Copy out each entry below verbatim, skipping the images.

- DATA IN THIS EXERCISE:
==*==

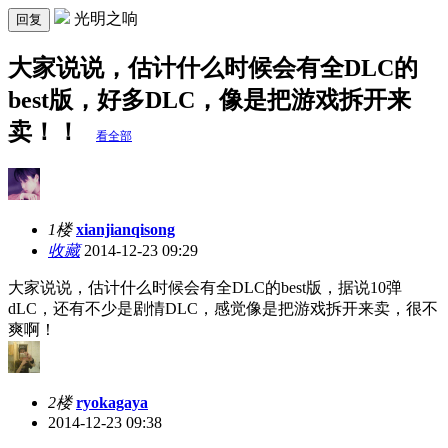
光明之响
回复
大家说说，估计什么时候会有全DLC的
best版，好多DLC，像是把游戏拆开来
卖！！
看全部
1楼
xianjianqisong
收藏
2014-12-23 09:29
大家说说，估计什么时候会有全DLC的best版，据说10弹
dLC，还有不少是剧情DLC，感觉像是把游戏拆开来卖，很不
爽啊！
2楼
ryokagaya
2014-12-23 09:38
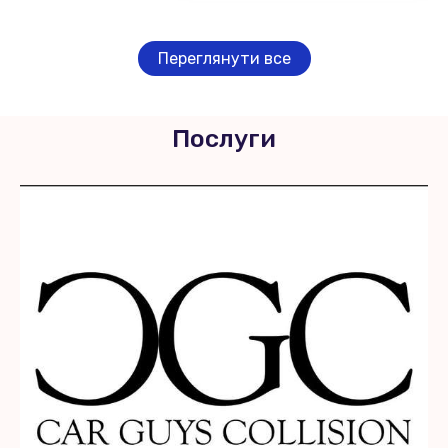
Переглянути все
Послуги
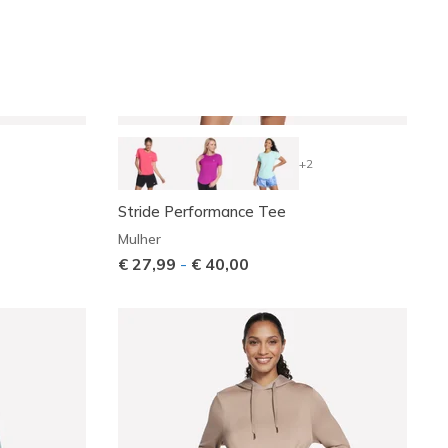
+2
Stride Performance Tee
Mulher
€ 27,99
-
€ 40,00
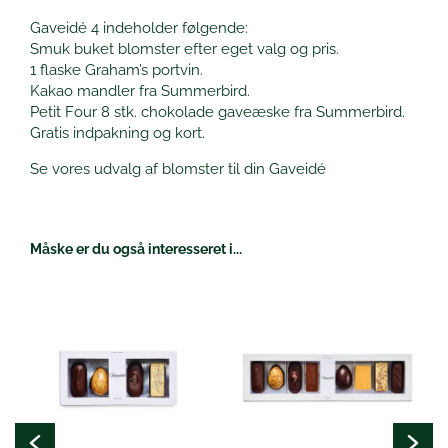
Gaveidé 4 indeholder følgende:
Smuk buket blomster efter eget valg og pris.
1 flaske Graham’s portvin.
Kakao mandler fra Summerbird.
Petit Four 8 stk. chokolade gaveæske fra Summerbird.
Gratis indpakning og kort.
Se vores udvalg af blomster til din Gaveidé
Måske er du også interesseret i...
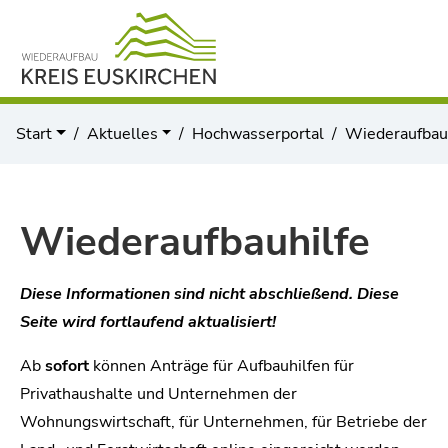
Start
Aktuelles
Hochwasserportal
Wiederaufbau
Wiederaufbauhilfe
Diese Informationen sind nicht abschließend. Diese
Seite wird fortlaufend aktualisiert!
Ab
sofort
können Anträge für Aufbauhilfen für
Privathaushalte und Unternehmen der
Wohnungswirtschaft, für Unternehmen, für Betriebe der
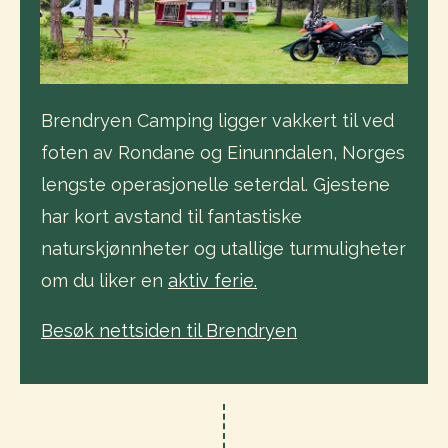
Brendryen Camping ligger vakkert til ved
foten av Rondane og Einunndalen, Norges
lengste operasjonelle seterdal. Gjestene
har kort avstand til fantastiske
naturskjønnheter og utallige turmuligheter
om du liker en
aktiv ferie.
Besøk nettsiden til Brendryen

==*==

- EXERCISE RESPONSE:
光明之响
回复
大家说说，估计什么时候会有全DLC的
best版，好多DLC，像是把游戏拆开来
卖！！
看全部
1楼
xianjianqisong
收藏
2014-12-23 09:29
大家说说，估计什么时候会有全DLC的best版，据说10弹
dLC，还有不少是剧情DLC，感觉像是把游戏拆开来卖，很不
爽啊！
2楼
ryokagaya
2014-12-23 09:38
Переглянути все
Послуги
+2
Stride Performance Tee
Mulher
€ 27,99
-
€ 40,00
Gaveidé 4 indeholder følgende:
Smuk buket blomster efter eget valg og pris.
1 flaske Graham’s portvin.
Kakao mandler fra Summerbird.
Petit Four 8 stk. chokolade gaveæske fra Summerbird.
Gratis indpakning og kort.
Se vores udvalg af blomster til din Gaveidé
Måske er du også interesseret i...
Start
Aktuelles
Hochwasserportal
Wiederaufbau
Wiederaufbauhilfe
Diese Informationen sind nicht abschließend. Diese
Seite wird fortlaufend aktualisiert!
Ab
sofort
können Anträge für Aufbauhilfen für
Privathaushalte und Unternehmen der
Wohnungswirtschaft, für Unternehmen, für Betriebe der
Brendryen Camping ligger vakkert til ved
foten av Rondane og Einunndalen, Norges
lengste operasjonelle seterdal. Gjestene
har kort avstand til fantastiske
naturskjønnheter og utallige turmuligheter
om du liker en
aktiv ferie.
Besøk nettsiden til Brendryen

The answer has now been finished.